# [Instructions to follow]
Could you copy exactly the lines below, beginning at the line with "Fähigkeiten" and stopping after the line with "選べる書体は「楷書体」や「手書き風」など6種類！", with no pictures?

# [Given data]
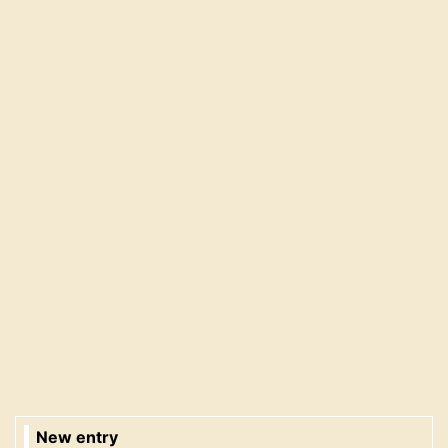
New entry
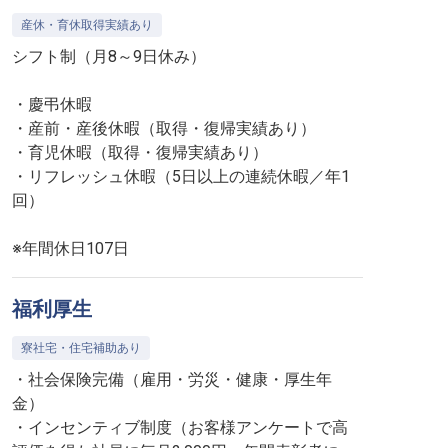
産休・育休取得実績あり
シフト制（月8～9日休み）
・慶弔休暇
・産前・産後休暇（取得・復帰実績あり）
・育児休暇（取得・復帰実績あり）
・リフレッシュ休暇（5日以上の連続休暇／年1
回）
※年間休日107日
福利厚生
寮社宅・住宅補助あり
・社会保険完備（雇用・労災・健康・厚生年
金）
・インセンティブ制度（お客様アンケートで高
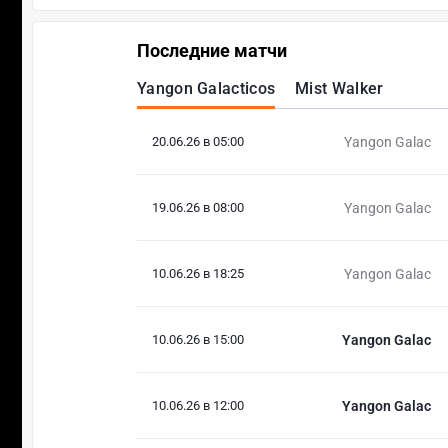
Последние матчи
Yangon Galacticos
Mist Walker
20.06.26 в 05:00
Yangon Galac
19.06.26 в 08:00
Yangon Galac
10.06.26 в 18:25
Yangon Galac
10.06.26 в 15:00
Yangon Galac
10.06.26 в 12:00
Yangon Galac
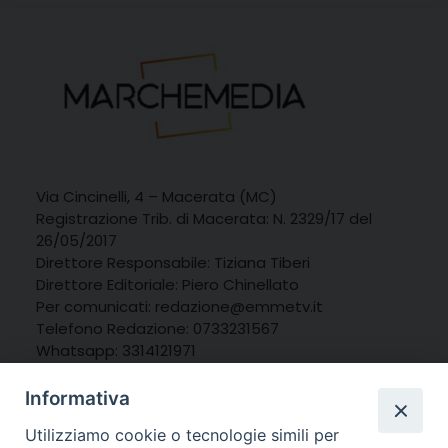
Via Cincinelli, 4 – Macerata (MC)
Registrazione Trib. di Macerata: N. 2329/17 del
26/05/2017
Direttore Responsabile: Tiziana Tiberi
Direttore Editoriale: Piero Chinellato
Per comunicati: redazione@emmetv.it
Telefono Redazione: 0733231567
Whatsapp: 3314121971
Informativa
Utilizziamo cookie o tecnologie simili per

* * *

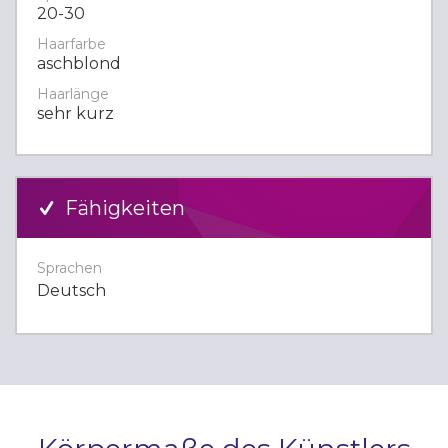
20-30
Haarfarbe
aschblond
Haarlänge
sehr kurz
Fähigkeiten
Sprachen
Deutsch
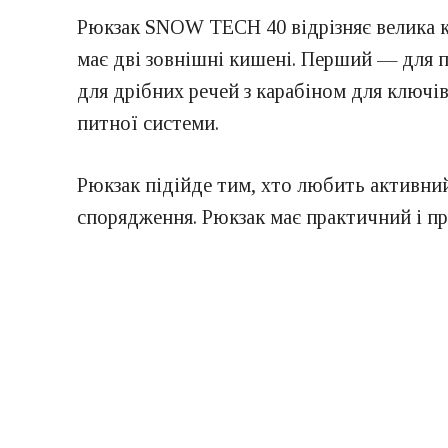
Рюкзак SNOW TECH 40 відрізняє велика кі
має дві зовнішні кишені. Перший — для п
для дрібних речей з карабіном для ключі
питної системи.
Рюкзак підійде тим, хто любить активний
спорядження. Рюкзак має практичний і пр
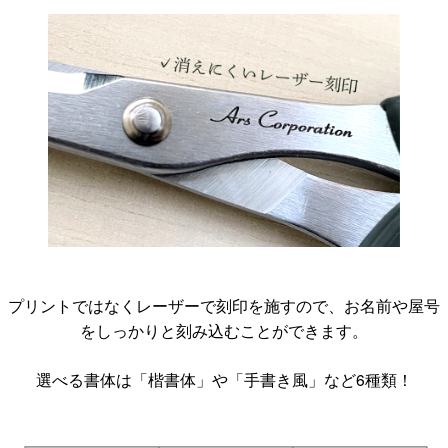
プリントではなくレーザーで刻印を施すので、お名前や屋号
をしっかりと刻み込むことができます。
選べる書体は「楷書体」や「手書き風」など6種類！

...

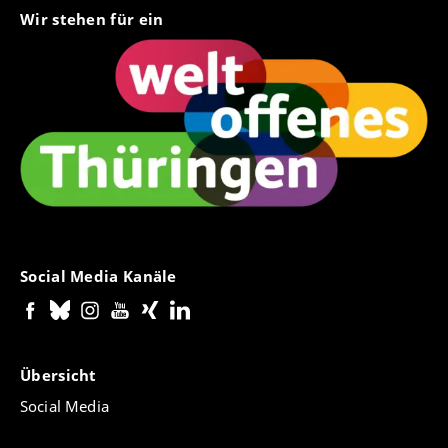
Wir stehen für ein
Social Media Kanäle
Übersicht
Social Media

# [Task result]
Fähigkeiten
Sprachen
Deutsch
Рюкзак SNOW TECH 40 відрізняє велика кі
має дві зовнішні кишені. Перший — для п
для дрібних речей з карабіном для ключі
питної системи.
Рюкзак підійде тим, хто любить активний
спорядження. Рюкзак має практичний і пр
プリントではなくレーザーで刻印を施すので、お名前や屋号
をしっかりと刻み込むことができます。
選べる書体は「楷書体」や「手書き風」など6種類！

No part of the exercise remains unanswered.